Answer
The ratio of the distances that each block travels is 9. The smaller block travels 9 times farther than the larger block.
Work Step by Step
Let the masses of the two blocks be $m$ and $3m$.
We can use conservation of momentum to find the ratio of the two speeds after the explosion:
$m~v_1 = 3m~v_2$
$v_1 = 3v_2$
Since the surface is rough, a sliding object will decelerate because of the force of friction. Let $M$ be the mass of this object.
$Ma = F_f$
$Ma = Mg~\mu_k$
$a = g~\mu_k$
Note that the acceleration $a$ is the same for both blocks of wood since the acceleration does not depend on the mass.
We can find an expression for the distance traveled.

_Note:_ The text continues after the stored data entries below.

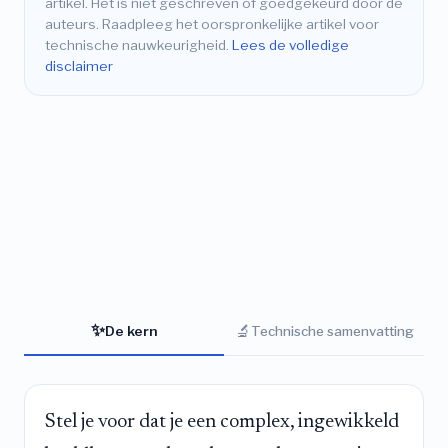
artikel. Het is niet geschreven of goedgekeurd door de
auteurs. Raadpleeg het oorspronkelijke artikel voor
technische nauwkeurigheid.
Lees de volledige
disclaimer
✨
🔬
De kern
Technische samenvatting
Stel je voor dat je een complex, ingewikkeld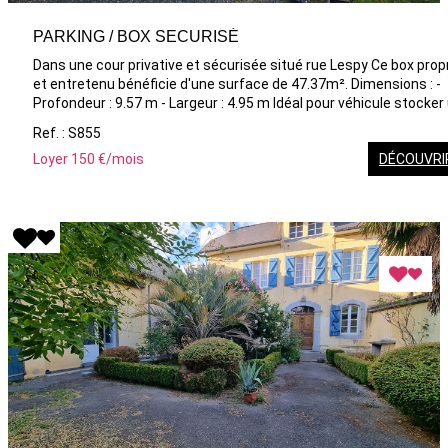
PARKING / BOX SECURISÉ
Dans une cour privative et sécurisée situé rue Lespy Ce box propre
et entretenu bénéficie d'une surface de 47.37m². Dimensions : -
Profondeur : 9.57 m - Largeur : 4.95 m Idéal pour véhicule stocker un
du matériel en toute sécurité.
Ref. : S855
Loyer 150 €/mois
DÉCOUVRI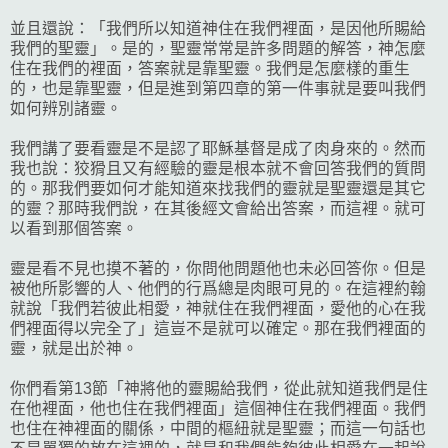
並且還說：「我們所以知道神住在我們裡面，是因他所賜給
我們的聖靈」。是的，聖靈常常是許多問題的解答，神怎麼
住在我們的裡面，答案就是靠聖靈。我們是怎麼樣的重生
的，也是靠聖靈，但是進到第四章的第一件事就是要叫我們
如何辨別諸靈。
我們講了要看靈是不是認了耶穌基督是成了肉身來的。然而
我也說：狡猾且又有經驗的靈是根本就不會回答我們的質問
的。那我們要如何才能知道來找我們的靈就是聖靈還是其它
的靈？那時我們說，在其後經文會給出答案，而這裡。就可
以看到那個答案。
靈是看不見也摸不著的，你問他問題他也未必回答你。但是
被他所影響的人、他們的行爲總是肉眼可見的。在這裡約翰
就說「我們若彼此相愛，神就住在我們裡面，愛他的心在我
們裡面得以完全了」這豈不是就可以確定。那在我們裡面的
靈，就是出於神。
你們看第13節「神將他的靈賜給我們，從此就知道我們是住
在他裡面，他也住在我們裡面」這個神住在我們裡面。我們
也住在神裡面的關係，中間的樞紐就是聖靈；而這一句話也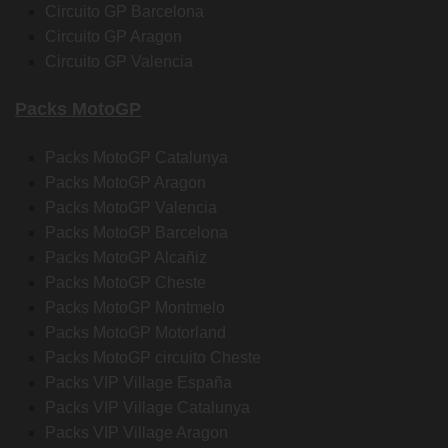
Circuito GP Barcelona
Circuito GP Aragon
Circuito GP Valencia
Packs MotoGP
Packs MotoGP Catalunya
Packs MotoGP Aragon
Packs MotoGP Valencia
Packs MotoGP Barcelona
Packs MotoGP Alcañiz
Packs MotoGP Cheste
Packs MotoGP Montmelo
Packs MotoGP Motorland
Packs MotoGP circuito Cheste
Packs VIP Village España
Packs VIP Village Catalunya
Packs VIP Village Aragon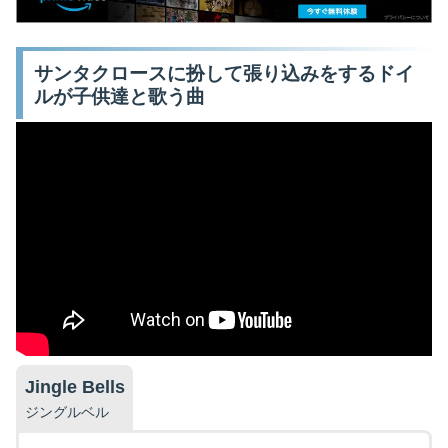
サンタクロースに扮して張り込みをするドイ
ルが子供達と歌う曲
Jingle Bells
ジングルベル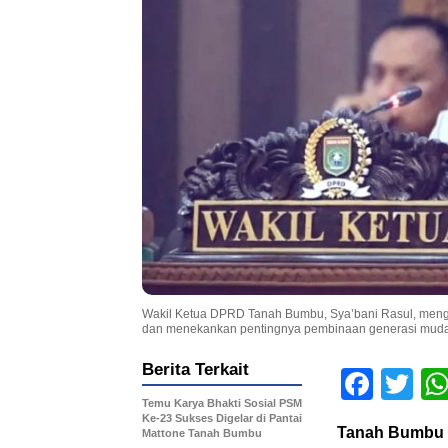
Wakil Ketua DPRD Tanah Bumbu, Sya’bani Rasul, meng
dan menekankan pentingnya pembinaan generasi muda m
Berita Terkait
Face
Tw
Temu Karya Bhakti Sosial PSM
Ke-23 Sukses Digelar di Pantai
Tanah Bumbu
Mattone Tanah Bumbu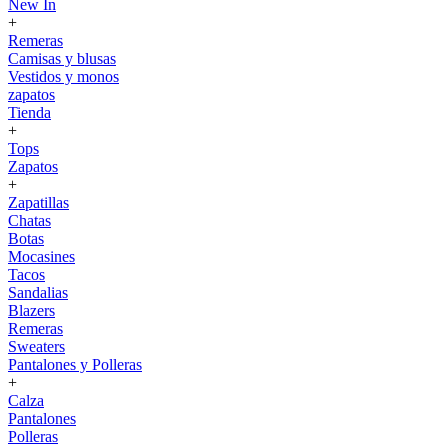
New In
+
Remeras
Camisas y blusas
Vestidos y monos
zapatos
Tienda
+
Tops
Zapatos
+
Zapatillas
Chatas
Botas
Mocasines
Tacos
Sandalias
Blazers
Remeras
Sweaters
Pantalones y Polleras
+
Calza
Pantalones
Polleras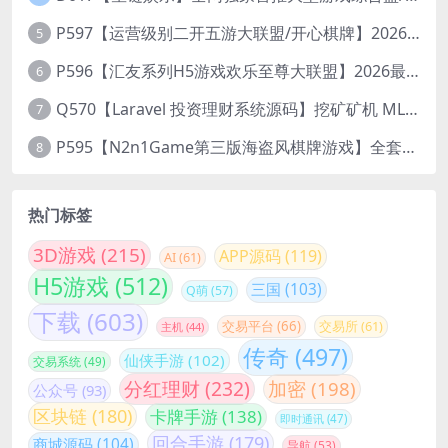
P597【运营级别二开五游大联盟/开心棋牌】2026最新整理完整服务器组件+双端APP+完美AI机器人+超详细视频教程
5
P596【汇友系列H5游戏欢乐至尊大联盟】2026最新整理Linux系统最新组件+搭建教程
6
Q570【Laravel 投资理财系统源码】挖矿矿机 MLM分销 带后台
7
P595【N2n1Game第三版海盗风棋牌游戏】全套完整源码v8.0.0.1含android、ios、pc源码+布署文档+视频教程
8
热门标签
3D游戏
(215)
APP源码
(119)
AI
(61)
H5游戏
(512)
三国
(103)
Q萌
(57)
下载
(603)
交易平台
(66)
交易所
(61)
主机
(44)
传奇
(497)
仙侠手游
(102)
交易系统
(49)
分红理财
(232)
加密
(198)
公众号
(93)
区块链
(180)
卡牌手游
(138)
即时通讯
(47)
回合手游
(179)
商城源码
(104)
导航
(53)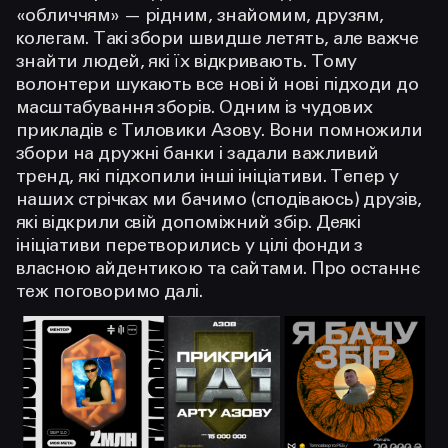
«обличчям» — рідним, знайомим, друзям,
колегам. Такі збори швидше летять, але важче
знайти людей, які їх відкривають. Тому
волонтери шукають все нові й нові підходи до
масштабування зборів. Одним із чудових
прикладів є Тиловики Азову. Вони помножили
збори на дружні банки і задали важливий
тренд, які підхопили інші ініціативи. Тепер у
наших стрічках ми бачимо (сподіваюсь) друзів,
які відкрили свій допоміжний збір. Деякі
ініціативи перетворились у цілі фонди з
власною айдентикою та сайтами. Про останнє
теж поговоримо далі.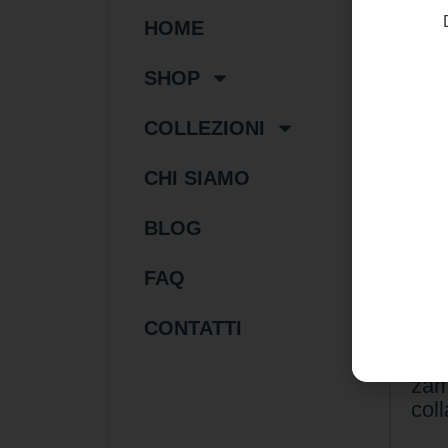
HOME
SHOP
COLLEZIONI
CHI SIAMO
BLOG
FAQ
17
CONTATTI
Col
perl
zam
coll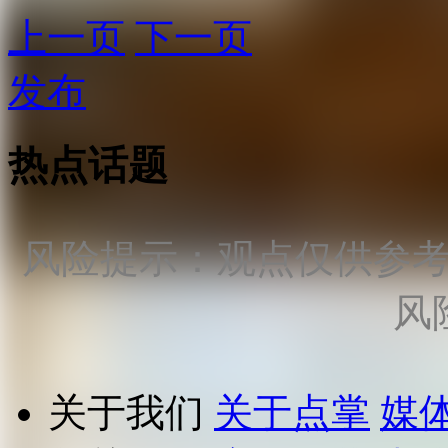
上一页
下一页
发布
热点话题
风险提示：观点仅供参
风
关于我们
关于点掌
媒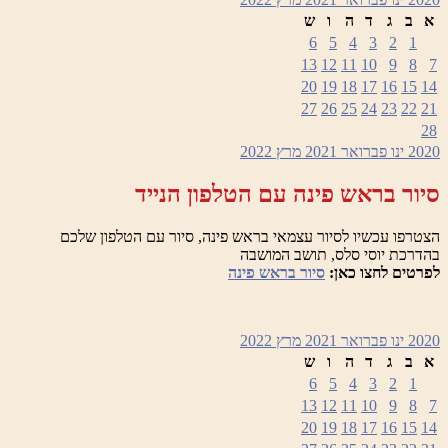
א
ב
ג
ד
ה
ו
ש
6
5
4
3
2
1
13
12
11
10
9
8
7
20
19
18
17
16
15
14
27
26
25
24
23
22
21
28
2020
ינו
פברואר 2021
מרץ
2022
סיור בראש פינה עם הטלפון הנייד
הצטרפו עכשיו לסיור עצמאי בראש פינה, סיור עם הטלפון שלכם
בהדרכת יוסי סלס, תושב המושבה
לפרטים לחצו כאן:
סיור בראש פינה
2020
ינו
פברואר 2021
מרץ
2022
א
ב
ג
ד
ה
ו
ש
6
5
4
3
2
1
13
12
11
10
9
8
7
20
19
18
17
16
15
14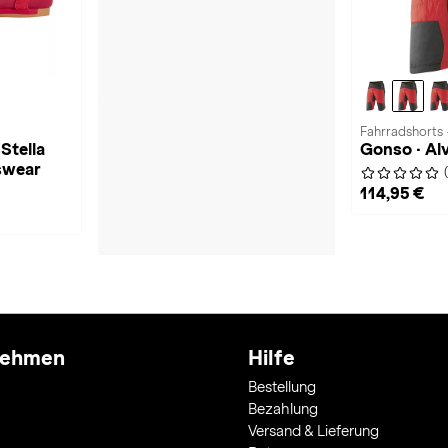
Fahrradshorts 
Stella
Gonso · Al
swear
114,95 €
nehmen
Hilfe
Bestellung
Bezahlung
Versand & Lieferung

In general: $d = \frac{v^2}{2a}$
$d_1 = \frac{v_1^2}{2a}$
$d_2 = \frac{v_2^2}{2a}$
We can then find the ratio of the distances traveled by the two blocks of wood.
$\frac{d_1}{d_2} = \frac{(v_1^2)/(2a)}{(v_2^2)/(2a)} = \frac{v_1^2}{v_2^2} = \frac{(3v_2)^2}{v_2^2} = 9$
The ratio of the distances that each block travels is 9. The smaller block travels 9 times farther than the larger block.